Government oversight failed to track hospital acquired COVID

Dec. 28, 2021

A Kaiser Health Network (KHN) investigation has found hospitals with high rates of COVID patients who didn’t have the diagnosis when they were admitted have rarely been held accountable due to multiple gaps in government oversight, reported in a press release.

According to KHN, a federal reporting system closely tracks hospital-acquired infections for MRSA and other bugs, it doesn’t publicly report COVID caught in individual hospitals.

KHN previously reported that at least 10,000 patients nationwide were diagnosed with COVID in hospitals last year after being admitted for something else — a sure undercount of the infection’s spread inside hospitals, since that data analysis primarily includes Medicare patients 65 and older.

Nationally, 1.7% of Medicare inpatients were documented as having covid diagnosed after being admitted for another condition, according to data from April through September 2020 that hospitals reported to Medicare.
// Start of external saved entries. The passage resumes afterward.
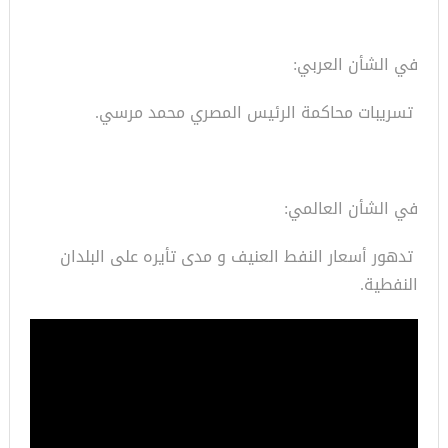
في الشأن العربي:
تسريبات محاكمة الرئيس المصري محمد مرسي.
في الشأن العالمي:
تدهور أسعار النفط العنيف و مدى تأيره على البلدان
النفطية.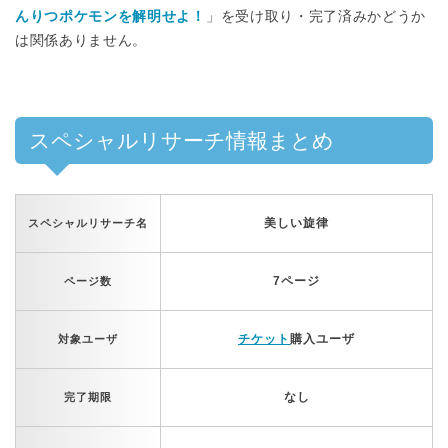
んりつポケモンを解明せよ！
」を受け取り・完了済みかどうか
は関係ありません。
スペシャルリサーチ情報まとめ
美しい旋律
スペシャルリサーチ名
7ページ
ページ数
チケット
購入ユーザ
対象ユーザ
なし
完了期限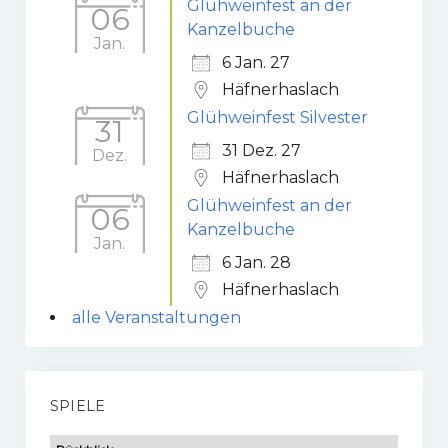
Glühweinfest an der
06
Kanzelbuche
Gaststätte
Jan.
6 Jan. 27
Anfahrt
Häfnerhaslach
Fans
Glühweinfest Silvester
31
31 Dez. 27
Dez.
Anpfiff
Häfnerhaslach
Fanshop
Glühweinfest an der
06
Kanzelbuche
Kooperationen
Jan.
6 Jan. 28
Häfnerhaslach
alle Veranstaltungen
SPIELE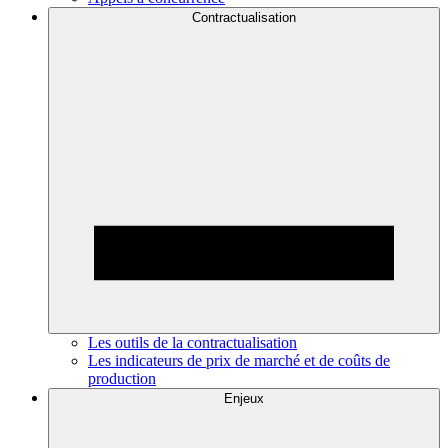
Contractualisation
Les outils de la contractualisation
Les indicateurs de prix de marché et de coûts de
production
Enjeux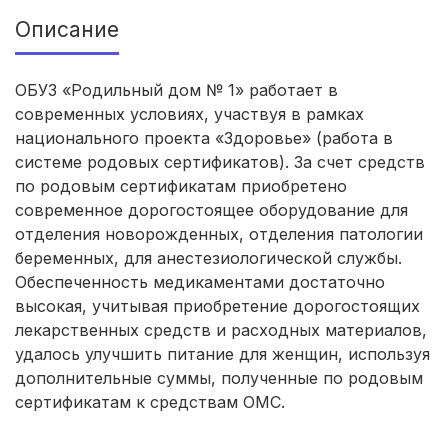
Описание
Ижевск
(4 роддома)
ОБУЗ «Родильный дом № 1» работает в
Брянск
(4 роддома)
современных условиях, участвуя в рамках
Курск
(4 роддома)
национального проекта «Здоровье» (работа в
системе родовых сертификатов). За счет средств
Смоленск
(4 роддома)
по родовым сертификатам приобретено
современное дорогостоящее оборудование для
Владикавказ
(4 роддома)
отделения новорожденных, отделения патологии
беременных, для анестезиологической службы.
Чита
(4 роддома)
Обеспеченность медикаментами достаточно
высокая, учитывая приобретение дорогостоящих
Кемерово
(4 роддома)
лекарственных средств и расходных материалов,
удалось улучшить питание для женщин, используя
Симферополь
(4 роддома)
дополнительные суммы, полученные по родовым
сертификатам к средствам ОМС.
Махачкала
(4 роддома)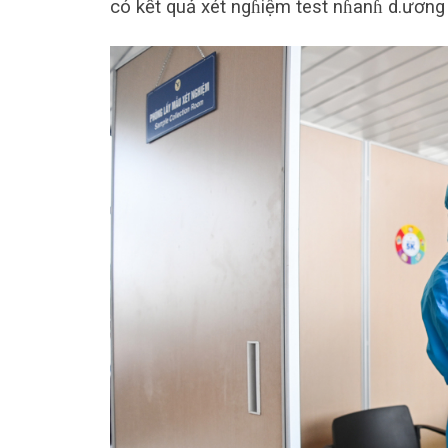
có kết quả xét ngɦiệm test nɦanɦ d.ương t.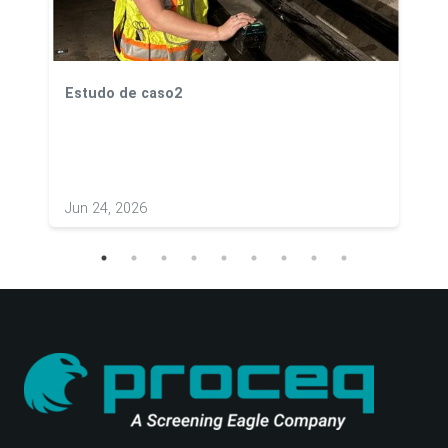
Estudo de caso2
Jun 24, 2026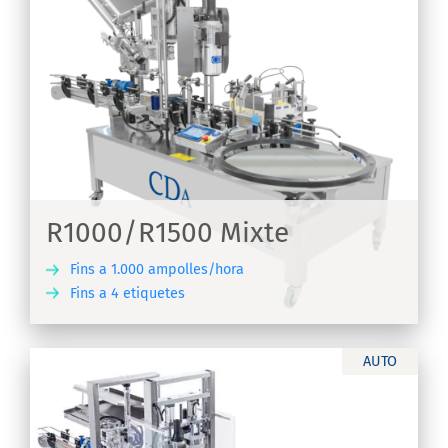
e
e
R1000/R1500 Mixte
Fins a 1.000 ampolles/hora
Fins a 4 etiquetes
IX
AUTO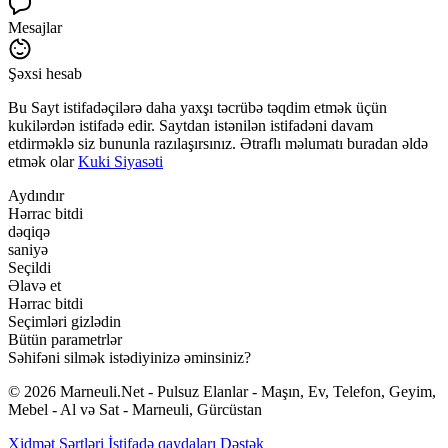
Mesajlar
Şəxsi hesab
Bu Sayt istifadəçilərə daha yaxşı təcrübə təqdim etmək üçün
kukilərdən istifadə edir. Saytdan istənilən istifadəni davam
etdirməklə siz bununla razılaşırsınız. Ətraflı məlumatı buradan əldə
etmək olar
Kuki Siyasəti
Aydındır
Hərrac bitdi
dəqiqə
saniyə
Seçildi
Əlavə et
Hərrac bitdi
Seçimləri gizlədin
Bütün parametrlər
Səhifəni silmək istədiyinizə əminsiniz?
© 2026 Marneuli.Net - Pulsuz Elanlar - Maşın, Ev, Telefon, Geyim,
Mebel - Al və Sat - Marneuli, Gürcüstan
Xidmət Şərtləri
İstifadə qaydaları
Dəstək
CDIMD, a Nashville-based consulting and data analytics company, analyzed the data for KHN.

KHN was able to find federal inspection reports documenting infection-control issues for eight of 38 hospitals they reviewed. The other 30 hospitals around the country, from Alabama to Arizona, had no publicly available federal records of infection-control problems in 2020.
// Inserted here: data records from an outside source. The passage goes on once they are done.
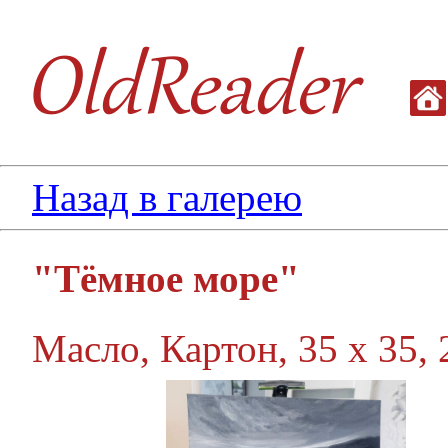
Назад в галерею
"Тёмное море"
Масло, Картон, 35 х 35, 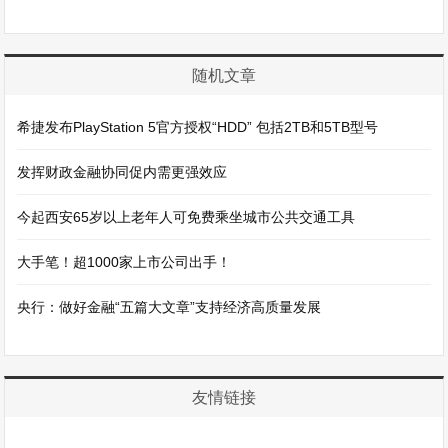
随机文章
希捷发布PlayStation 5官方授权“HDD” 包括2TB和5TB型号
发挥财政金融协同促内需更强效应
今起西安65岁以上老年人可免费乘坐城市公共交通工具
大手笔！超1000家上市公司出手！
央行：做好金融“五篇大文章”支持经济高质量发展
友情链接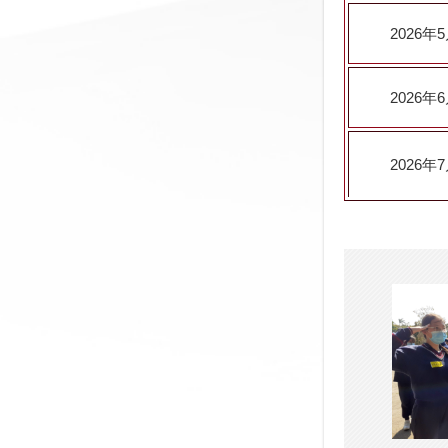
2026
年
5
2026
年
6
2026
年
7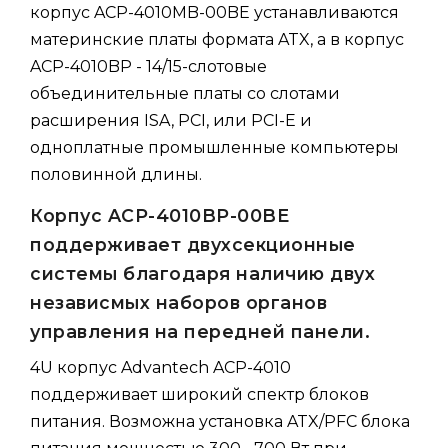
корпус ACP-4010MB-00BE устанавливаются
материнские платы формата ATX, а в корпус
ACP-4010BP - 14/15-слотовые
объединительные платы со слотами
расширения ISA, PCI, или PCI-E и
одноплатные промышленные компьютеры
половинной длины.
Корпус ACP-4010BP-00BE
поддерживает двухсекционные
системы благодаря наличию двух
независмых наборов органов
управления на передней панели.
4U корпус Advantech ACP-4010
поддерживает широкий спектр блоков
питания. Возможна установка ATX/PFC блока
KHN found that even when state inspectors in California assessed hospitals with high rates of COVID diagnosed after admission, they identified few shortcomings.

The Centers for Disease Control and Prevention (CDC), has pledged funding for increased infection-control efforts, but that money is not focused on tracking covid’s spread in hospitals. Instead, it will spend $2.1 billion partly to support an existing tracking system for hospital-acquired pathogens such as MRSA and C. diff.

The CDC does not currently track hospital-acquired COVID, nor does it plan to do so with the additional funding. That tracking is done by another part of the U.S. Department of Health and Human Services, according to Dr. Arjun Srinivasan, associate director for the CDC’s healthcare-associated infection-prevention programs. But it’s not made public on a hospital-by-hospital basis. HHS officials did not respond to questions.